Нецыганский театр тоже искал свой путь в искусстве. Уповая на то, чего у театра отнять не сумели: живой контакт со зрителем и гибкую систему условностей. Демиург-режиссер терзался потребностью явить миру свой гений — и поставить пьесы так, как еще не додумывались. Сделать героев гомосексуалистами, или загнать в декорации из больного сна Гойи, или спустить в зал (есть контакт!), а можно раздеть догола, и зарыть по шею в песок на весь вечер, а еще можно добавить акробатических этюдов или заставить есть реальную капусту, запивая воображаемой водкой. Хороших пьес, строго говоря, больше не требовалось — нужна была лишь сырьевая основа для спектакля. Не пьеса, но постановка стала главным. Высшей похвалой стало: «Он может поставить телефонную книгу». Хотя читатели и зрители телефонной книги обитают в сумасшедшем доме, режиссеры вместо скорбных листов требовали лавровых.
Последним великим драматургом был Дюренмат. Последним великим режиссером был Товстоногов. С вершины все тропы ведут вниз. Мы живем в цивилизации периода упадка. Ей соответствует в частности и упадок театра. Весьма странно и даже противоестественно, если было бы наоборот.
Я не увижу знаменитой Федры. Я ее уже видел. От новых федр икает соловей.
Чехов отменил динамику, сюжет и накал. Телевизор отменил необходимость куда-то переться. Реквием в четыре руки.
Театр больше не делает зрителя ни умнее, ни благороднее. Не возбуждает жажду прекрасного. В нем не плачут и не сжимают кулаки. В основном это экзерсисы профессионалов для других профессионалов — или бедное провинциальное эпигонство.
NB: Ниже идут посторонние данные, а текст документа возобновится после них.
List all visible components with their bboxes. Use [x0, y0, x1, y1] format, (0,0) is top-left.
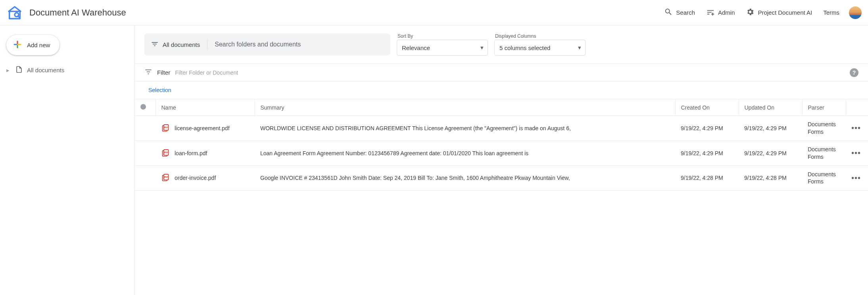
sidebar: Add new ▸ All documents — [0, 25, 135, 295]
table-row[interactable]: PDF loan-form.pdf Loan Agreement Form Ag… — [135, 141, 868, 166]
filter-label: Filter — [157, 69, 170, 76]
doc-created: 9/19/22, 4:29 PM — [675, 141, 739, 166]
sort-by-value: Relevance — [402, 44, 430, 51]
doc-created: 9/19/22, 4:28 PM — [675, 166, 739, 191]
filter-input[interactable] — [175, 69, 294, 76]
project-label: Project Document AI — [758, 9, 812, 16]
doc-name: loan-form.pdf — [175, 150, 207, 156]
add-new-button[interactable]: Add new — [6, 35, 60, 55]
sort-by-label: Sort By — [397, 33, 488, 39]
doc-parser-1: Documents — [808, 146, 840, 153]
chevron-down-icon: ▾ — [578, 44, 581, 51]
col-header-summary[interactable]: Summary — [255, 99, 675, 116]
displayed-columns-value: 5 columns selected — [499, 44, 550, 51]
sidebar-item-all-documents[interactable]: ▸ All documents — [5, 63, 130, 77]
avatar[interactable] — [849, 6, 862, 19]
svg-text:PDF: PDF — [164, 151, 168, 154]
documents-table: Name Summary Created On Updated On Parse… — [135, 99, 868, 191]
col-header-updated[interactable]: Updated On — [739, 99, 802, 116]
displayed-columns-label: Displayed Columns — [494, 33, 586, 39]
col-header-parser[interactable]: Parser — [802, 99, 846, 116]
expand-caret-icon[interactable]: ▸ — [6, 67, 11, 74]
gear-icon — [746, 8, 755, 17]
terms-link[interactable]: Terms — [823, 9, 839, 16]
doc-parser-2: Forms — [808, 128, 840, 136]
selection-link[interactable]: Selection — [148, 87, 171, 93]
topbar: Document AI Warehouse Search Admin Proje… — [0, 0, 868, 25]
terms-label: Terms — [823, 9, 839, 16]
row-more-menu[interactable]: ••• — [851, 148, 861, 157]
table-header-row: Name Summary Created On Updated On Parse… — [135, 99, 868, 116]
doc-parser-1: Documents — [808, 121, 840, 128]
doc-updated: 9/19/22, 4:29 PM — [739, 116, 802, 141]
row-more-menu[interactable]: ••• — [851, 123, 861, 132]
pdf-icon: PDF — [161, 149, 170, 158]
add-new-label: Add new — [27, 42, 50, 48]
doc-parser-2: Forms — [808, 178, 840, 185]
search-scope-label: All documents — [163, 41, 200, 48]
tune-icon — [706, 8, 715, 17]
main-panel: All documents Sort By Relevance ▾ Displa… — [135, 25, 868, 295]
admin-label: Admin — [718, 9, 735, 16]
doc-parser-2: Forms — [808, 153, 840, 161]
sidebar-item-label: All documents — [27, 67, 64, 73]
displayed-columns-select[interactable]: 5 columns selected ▾ — [494, 40, 586, 56]
app-logo — [6, 4, 23, 21]
table-row[interactable]: PDF license-agreement.pdf WORLDWIDE LICE… — [135, 116, 868, 141]
sort-by-control: Sort By Relevance ▾ — [397, 33, 488, 56]
app-title: Document AI Warehouse — [29, 8, 126, 18]
search-button[interactable]: Search — [664, 8, 695, 17]
sort-by-select[interactable]: Relevance ▾ — [397, 40, 488, 56]
row-more-menu[interactable]: ••• — [851, 174, 861, 182]
search-label: Search — [676, 9, 695, 16]
doc-summary: Loan Agreement Form Agreement Number: 01… — [260, 149, 670, 157]
document-icon — [15, 66, 23, 75]
doc-updated: 9/19/22, 4:28 PM — [739, 166, 802, 191]
admin-button[interactable]: Admin — [706, 8, 735, 17]
chevron-down-icon: ▾ — [480, 44, 484, 51]
search-bar: All documents — [144, 33, 390, 56]
doc-name: license-agreement.pdf — [175, 125, 230, 131]
search-scope-dropdown[interactable]: All documents — [151, 39, 207, 50]
filter-list-icon — [151, 40, 159, 49]
doc-name: order-invoice.pdf — [175, 175, 216, 181]
table-row[interactable]: PDF order-invoice.pdf Google INVOICE # 2… — [135, 166, 868, 191]
col-header-created[interactable]: Created On — [675, 99, 739, 116]
doc-summary: WORLDWIDE LICENSE AND DISTRIBUTION AGREE… — [260, 124, 670, 132]
pdf-icon: PDF — [161, 124, 170, 133]
help-icon[interactable]: ? — [850, 68, 858, 77]
doc-summary: Google INVOICE # 23413561D John Smith Da… — [260, 174, 670, 182]
filter-icon — [144, 68, 152, 77]
pdf-icon: PDF — [161, 174, 170, 182]
plus-icon — [13, 40, 22, 50]
project-button[interactable]: Project Document AI — [746, 8, 812, 17]
search-input[interactable] — [215, 41, 384, 48]
search-icon — [664, 8, 673, 17]
doc-parser-1: Documents — [808, 171, 840, 178]
select-all-toggle[interactable] — [140, 104, 146, 110]
col-header-name[interactable]: Name — [156, 99, 255, 116]
doc-created: 9/19/22, 4:29 PM — [675, 116, 739, 141]
svg-text:PDF: PDF — [164, 126, 168, 129]
doc-updated: 9/19/22, 4:29 PM — [739, 141, 802, 166]
displayed-columns-control: Displayed Columns 5 columns selected ▾ — [494, 33, 586, 56]
svg-text:PDF: PDF — [164, 176, 168, 179]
Инерция велика: есть блестящие актеры и талантливые режиссеры, есть спектакли любопытные и есть модные — но нет живого вещества жизни. Театр уже существует в пространстве, параллельном прочему миру — а когда-то являлся кровной его частью. Если завтра театр исчезнет — мир этого почти не заметит, вот в чем печаль.
Одни довыпендривались, а другие доконкурировались. Ничто не вечно под Луной. СМИ растащили его функции, шоу-бизнес высосал его воздух, научно-технический прогресс заменил живой организм хитроумным муляжем. Богоподобный глашатай превратился в гальванизированное чучело.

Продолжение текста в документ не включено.